→ What this task involves
Write out the data exactly from its first line onward, ending with the line in which "Команда сайта" appears.
(Data for processing Opens)
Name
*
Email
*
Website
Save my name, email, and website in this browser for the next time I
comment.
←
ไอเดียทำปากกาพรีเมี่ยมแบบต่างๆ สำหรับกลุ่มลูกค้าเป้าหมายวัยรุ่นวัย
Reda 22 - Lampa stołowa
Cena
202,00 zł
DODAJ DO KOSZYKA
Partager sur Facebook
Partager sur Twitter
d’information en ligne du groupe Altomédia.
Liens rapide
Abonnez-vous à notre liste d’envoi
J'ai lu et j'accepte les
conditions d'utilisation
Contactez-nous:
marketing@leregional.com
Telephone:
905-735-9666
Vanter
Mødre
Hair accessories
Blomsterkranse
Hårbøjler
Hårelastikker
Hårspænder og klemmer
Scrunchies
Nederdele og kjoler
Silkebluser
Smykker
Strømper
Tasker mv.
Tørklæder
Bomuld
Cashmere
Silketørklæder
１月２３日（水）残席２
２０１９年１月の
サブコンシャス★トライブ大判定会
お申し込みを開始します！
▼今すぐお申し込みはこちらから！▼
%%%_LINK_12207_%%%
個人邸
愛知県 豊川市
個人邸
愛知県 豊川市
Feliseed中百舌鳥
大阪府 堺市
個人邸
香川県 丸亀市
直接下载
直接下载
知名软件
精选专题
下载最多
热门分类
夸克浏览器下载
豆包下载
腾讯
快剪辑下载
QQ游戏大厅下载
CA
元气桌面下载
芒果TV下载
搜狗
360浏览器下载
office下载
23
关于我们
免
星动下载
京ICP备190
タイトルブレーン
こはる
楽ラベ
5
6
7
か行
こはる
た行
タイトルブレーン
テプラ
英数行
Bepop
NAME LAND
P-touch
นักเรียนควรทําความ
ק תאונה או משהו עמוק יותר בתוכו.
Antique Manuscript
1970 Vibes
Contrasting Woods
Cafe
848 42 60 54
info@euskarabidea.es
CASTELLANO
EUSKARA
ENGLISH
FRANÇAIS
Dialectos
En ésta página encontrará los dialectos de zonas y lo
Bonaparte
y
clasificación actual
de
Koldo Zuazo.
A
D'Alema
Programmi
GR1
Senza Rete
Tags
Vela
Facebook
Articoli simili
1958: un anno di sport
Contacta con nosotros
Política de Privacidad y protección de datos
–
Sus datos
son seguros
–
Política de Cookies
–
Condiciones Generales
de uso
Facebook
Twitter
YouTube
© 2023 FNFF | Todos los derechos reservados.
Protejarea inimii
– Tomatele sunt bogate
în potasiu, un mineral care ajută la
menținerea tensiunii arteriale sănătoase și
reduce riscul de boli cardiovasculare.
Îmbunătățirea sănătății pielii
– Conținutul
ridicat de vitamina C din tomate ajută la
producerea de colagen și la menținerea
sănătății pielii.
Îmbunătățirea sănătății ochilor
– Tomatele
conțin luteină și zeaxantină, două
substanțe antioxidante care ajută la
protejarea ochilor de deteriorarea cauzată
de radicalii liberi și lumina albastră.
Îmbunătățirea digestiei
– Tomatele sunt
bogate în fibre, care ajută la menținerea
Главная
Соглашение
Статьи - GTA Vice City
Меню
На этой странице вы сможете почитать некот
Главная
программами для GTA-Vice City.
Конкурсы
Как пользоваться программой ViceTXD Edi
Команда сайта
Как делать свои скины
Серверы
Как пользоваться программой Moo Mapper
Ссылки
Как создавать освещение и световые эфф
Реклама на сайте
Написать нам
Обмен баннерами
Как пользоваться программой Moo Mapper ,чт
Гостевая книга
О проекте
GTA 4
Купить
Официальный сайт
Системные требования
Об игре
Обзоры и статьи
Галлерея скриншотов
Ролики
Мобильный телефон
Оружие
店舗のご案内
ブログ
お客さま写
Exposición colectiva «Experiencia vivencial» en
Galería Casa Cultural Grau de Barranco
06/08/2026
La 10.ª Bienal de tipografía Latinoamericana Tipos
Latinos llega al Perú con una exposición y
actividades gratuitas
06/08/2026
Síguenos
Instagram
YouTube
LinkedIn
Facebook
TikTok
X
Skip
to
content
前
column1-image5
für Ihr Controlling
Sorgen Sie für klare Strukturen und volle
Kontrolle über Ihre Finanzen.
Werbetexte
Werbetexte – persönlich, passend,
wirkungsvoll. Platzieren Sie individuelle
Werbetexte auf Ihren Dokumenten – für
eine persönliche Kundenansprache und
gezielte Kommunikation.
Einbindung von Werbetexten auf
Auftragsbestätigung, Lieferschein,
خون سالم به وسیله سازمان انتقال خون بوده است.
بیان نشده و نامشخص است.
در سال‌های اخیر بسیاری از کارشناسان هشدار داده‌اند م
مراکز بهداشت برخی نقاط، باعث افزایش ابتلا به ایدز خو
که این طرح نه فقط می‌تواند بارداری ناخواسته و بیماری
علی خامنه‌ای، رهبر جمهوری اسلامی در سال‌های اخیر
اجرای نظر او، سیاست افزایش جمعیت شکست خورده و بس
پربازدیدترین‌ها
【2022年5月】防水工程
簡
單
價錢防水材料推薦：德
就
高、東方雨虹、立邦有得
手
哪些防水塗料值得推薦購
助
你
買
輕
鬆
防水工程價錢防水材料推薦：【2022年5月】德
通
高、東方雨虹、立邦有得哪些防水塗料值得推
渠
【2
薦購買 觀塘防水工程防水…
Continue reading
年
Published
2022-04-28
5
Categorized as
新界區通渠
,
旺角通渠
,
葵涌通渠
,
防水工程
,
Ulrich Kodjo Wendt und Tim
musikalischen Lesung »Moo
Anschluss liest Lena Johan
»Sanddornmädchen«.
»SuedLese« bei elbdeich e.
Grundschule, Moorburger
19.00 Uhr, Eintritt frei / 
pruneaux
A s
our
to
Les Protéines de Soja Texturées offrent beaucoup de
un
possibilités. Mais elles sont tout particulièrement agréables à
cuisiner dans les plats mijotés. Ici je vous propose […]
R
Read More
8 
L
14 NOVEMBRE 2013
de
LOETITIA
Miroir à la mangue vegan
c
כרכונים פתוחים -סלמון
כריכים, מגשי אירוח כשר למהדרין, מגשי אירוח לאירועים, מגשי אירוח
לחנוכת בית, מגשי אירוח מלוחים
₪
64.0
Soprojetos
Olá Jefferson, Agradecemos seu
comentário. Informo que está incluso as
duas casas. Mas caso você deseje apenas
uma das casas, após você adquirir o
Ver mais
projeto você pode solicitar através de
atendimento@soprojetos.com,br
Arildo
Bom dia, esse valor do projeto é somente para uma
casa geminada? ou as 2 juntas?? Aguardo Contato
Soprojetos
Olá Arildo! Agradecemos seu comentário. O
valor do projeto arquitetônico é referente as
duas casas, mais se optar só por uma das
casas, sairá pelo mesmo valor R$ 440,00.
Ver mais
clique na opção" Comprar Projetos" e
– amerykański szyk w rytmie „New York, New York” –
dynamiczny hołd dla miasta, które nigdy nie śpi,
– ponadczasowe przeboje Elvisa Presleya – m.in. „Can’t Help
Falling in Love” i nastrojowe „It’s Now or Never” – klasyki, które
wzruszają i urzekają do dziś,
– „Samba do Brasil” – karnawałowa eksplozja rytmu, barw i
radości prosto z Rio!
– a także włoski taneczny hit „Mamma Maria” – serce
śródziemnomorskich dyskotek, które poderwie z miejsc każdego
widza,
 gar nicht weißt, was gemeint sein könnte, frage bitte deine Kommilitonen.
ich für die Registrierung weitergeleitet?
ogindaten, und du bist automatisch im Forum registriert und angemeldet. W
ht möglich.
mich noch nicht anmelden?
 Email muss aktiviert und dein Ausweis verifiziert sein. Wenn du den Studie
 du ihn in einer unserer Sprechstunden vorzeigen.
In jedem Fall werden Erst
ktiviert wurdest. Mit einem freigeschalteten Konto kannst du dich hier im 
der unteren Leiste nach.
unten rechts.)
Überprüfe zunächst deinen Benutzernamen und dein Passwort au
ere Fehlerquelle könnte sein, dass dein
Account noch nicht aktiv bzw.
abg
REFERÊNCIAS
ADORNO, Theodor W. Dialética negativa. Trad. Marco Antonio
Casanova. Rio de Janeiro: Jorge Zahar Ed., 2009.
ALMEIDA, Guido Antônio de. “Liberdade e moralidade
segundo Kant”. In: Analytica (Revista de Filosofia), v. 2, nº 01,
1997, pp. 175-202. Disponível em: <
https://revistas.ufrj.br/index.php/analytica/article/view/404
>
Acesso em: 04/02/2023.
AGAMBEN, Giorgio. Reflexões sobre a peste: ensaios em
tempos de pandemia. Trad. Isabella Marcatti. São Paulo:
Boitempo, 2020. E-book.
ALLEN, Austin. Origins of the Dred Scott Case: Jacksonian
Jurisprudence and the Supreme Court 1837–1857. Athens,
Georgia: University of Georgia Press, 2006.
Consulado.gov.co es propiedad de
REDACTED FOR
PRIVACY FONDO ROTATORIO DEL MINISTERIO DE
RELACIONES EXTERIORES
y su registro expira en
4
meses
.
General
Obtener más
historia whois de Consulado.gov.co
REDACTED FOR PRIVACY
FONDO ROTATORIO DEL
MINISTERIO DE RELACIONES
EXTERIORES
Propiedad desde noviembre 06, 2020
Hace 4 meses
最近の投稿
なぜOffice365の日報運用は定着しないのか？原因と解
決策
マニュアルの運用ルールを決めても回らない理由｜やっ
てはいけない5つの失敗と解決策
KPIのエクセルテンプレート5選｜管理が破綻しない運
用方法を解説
(Data for processing Closes)
→ Response below
Name
*
Email
*
Website
Save my name, email, and website in this browser for the next time I
comment.
←
ไอเดียทำปากกาพรีเมี่ยมแบบต่างๆ สำหรับกลุ่มลูกค้าเป้าหมายวัยรุ่นวัย
Reda 22 - Lampa stołowa
Cena
202,00 zł
DODAJ DO KOSZYKA
Partager sur Facebook
Partager sur Twitter
d’information en ligne du groupe Altomédia.
Liens rapide
Abonnez-vous à notre liste d’envoi
J'ai lu et j'accepte les
conditions d'utilisation
Contactez-nous:
marketing@leregional.com
Telephone:
905-735-9666
Vanter
Mødre
Hair accessories
Blomsterkranse
Hårbøjler
Hårelastikker
Hårspænder og klemmer
Scrunchies
Nederdele og kjoler
Silkebluser
Smykker
Strømper
Tasker mv.
Tørklæder
Bomuld
Cashmere
Silketørklæder
１月２３日（水）残席２
２０１９年１月の
サブコンシャス★トライブ大判定会
お申し込みを開始します！
▼今すぐお申し込みはこちらから！▼
%%%_LINK_12207_%%%
個人邸
愛知県 豊川市
個人邸
愛知県 豊川市
Feliseed中百舌鳥
大阪府 堺市
個人邸
香川県 丸亀市
直接下载
直接下载
知名软件
精选专题
下载最多
热门分类
夸克浏览器下载
豆包下载
腾讯
快剪辑下载
QQ游戏大厅下载
CA
元气桌面下载
芒果TV下载
搜狗
360浏览器下载
office下载
23
关于我们
免
星动下载
京ICP备190
タイトルブレーン
こはる
楽ラベ
5
6
7
か行
こはる
た行
タイトルブレーン
テプラ
英数行
Bepop
NAME LAND
P-touch
นักเรียนควรทําความ
ק תאונה או משהו עמוק יותר בתוכו.
Antique Manuscript
1970 Vibes
Contrasting Woods
Cafe
848 42 60 54
info@euskarabidea.es
CASTELLANO
EUSKARA
ENGLISH
FRANÇAIS
Dialectos
En ésta página encontrará los dialectos de zonas y lo
Bonaparte
y
clasificación actual
de
Koldo Zuazo.
A
D'Alema
Programmi
GR1
Senza Rete
Tags
Vela
Facebook
Articoli simili
1958: un anno di sport
Contacta con nosotros
Política de Privacidad y protección de datos
–
Sus datos
son seguros
–
Política de Cookies
–
Condiciones Generales
de uso
Facebook
Twitter
YouTube
© 2023 FNFF | Todos los derechos reservados.
Protejarea inimii
– Tomatele sunt bogate
în potasiu, un mineral care ajută la
menținerea tensiunii arteriale sănătoase și
reduce riscul de boli cardiovasculare.
Îmbunătățirea sănătății pielii
– Conținutul
ridicat de vitamina C din tomate ajută la
producerea de colagen și la menținerea
sănătății pielii.
Îmbunătățirea sănătății ochilor
– Tomatele
conțin luteină și zeaxantină, două
substanțe antioxidante care ajută la
protejarea ochilor de deteriorarea cauzată
de radicalii liberi și lumina albastră.
Îmbunătățirea digestiei
– Tomatele sunt
bogate în fibre, care ajută la menținerea
Главная
Соглашение
Статьи - GTA Vice City
Меню
На этой странице вы сможете почитать некот
Главная
программами для GTA-Vice City.
Конкурсы
Как пользоваться программой ViceTXD Edi
Команда сайта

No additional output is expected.